14 And the Lord God said unto the serpent, Because thou hast done this, thou art cursed above all cattle, and above every beast of the field; upon thy belly shalt thou go, and dust shalt thou eat all the days of thy life:

15 And I will put enmity between thee and the woman, and between thy seed and her seed; it shall bruise thy head, and thou shalt bruise his heel.

16 Unto the woman he said, I will greatly multiply thy sorrow and thy conception; in sorrow thou shalt bring forth children; and thy desire shall be to thy husband, and he shall rule over thee.
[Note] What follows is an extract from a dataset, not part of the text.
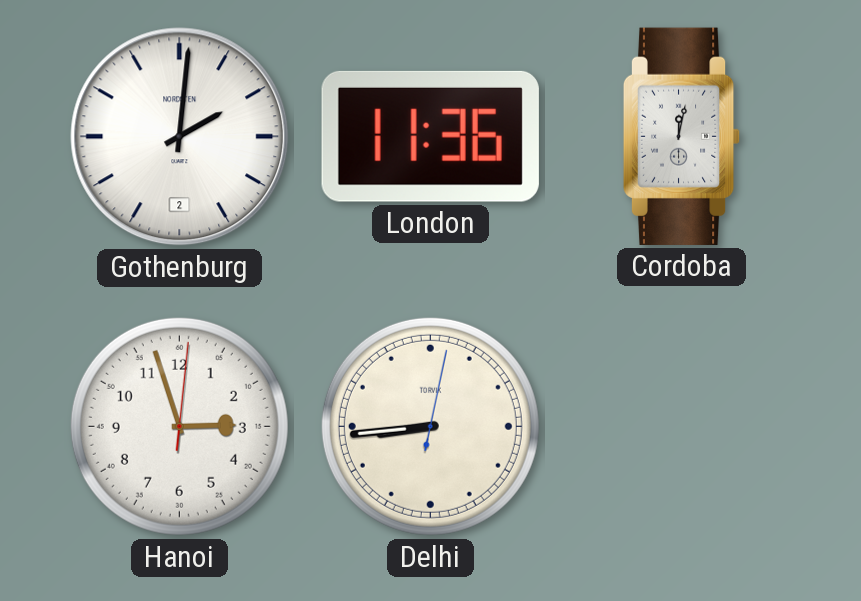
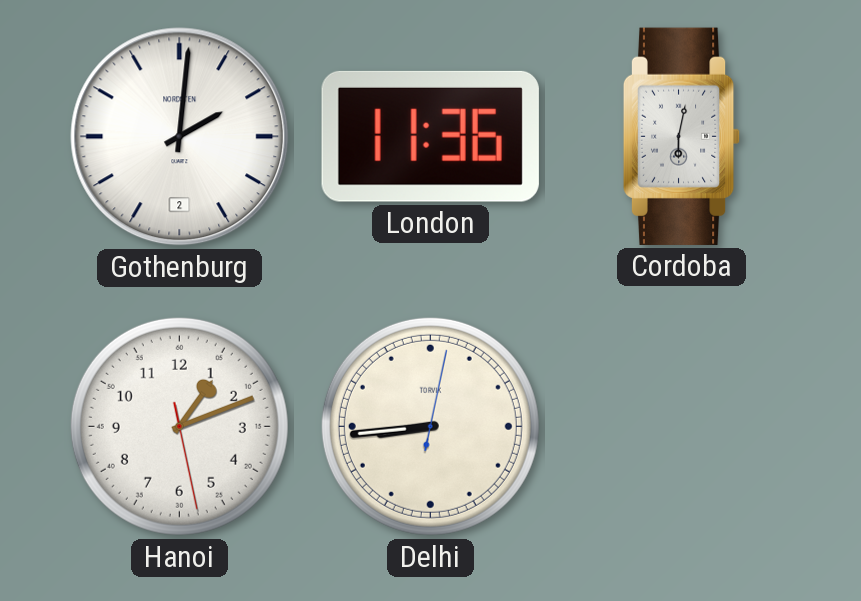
Cordoba: 12:02 -> 6:02
Hanoi: 2:57 -> 1:11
17 And unto Adam he said, Because thou hast hearkened unto the voice of thy wife, and hast eaten of the tree, of which I commanded thee, saying, Thou shalt not eat of it: cursed is the ground for thy sake; in sorrow shalt thou eat of it all the days of thy life;

18 Thorns also and thistles shall it bring forth to thee; and thou shalt eat the herb of the field;

19 In the sweat of thy face shalt thou eat bread, till thou return unto the ground; for out of it wast thou taken: for dust thou art, and unto dust shalt thou return.

As for 1 Timothy 2:14 The author was addressing brash and controlling women in the church. If you read from 2:12 to 2:14 the context becomes clear that the discussion is about church matters. A good read is John Gill's commentary on this subject. Be sure to read through to verse 14.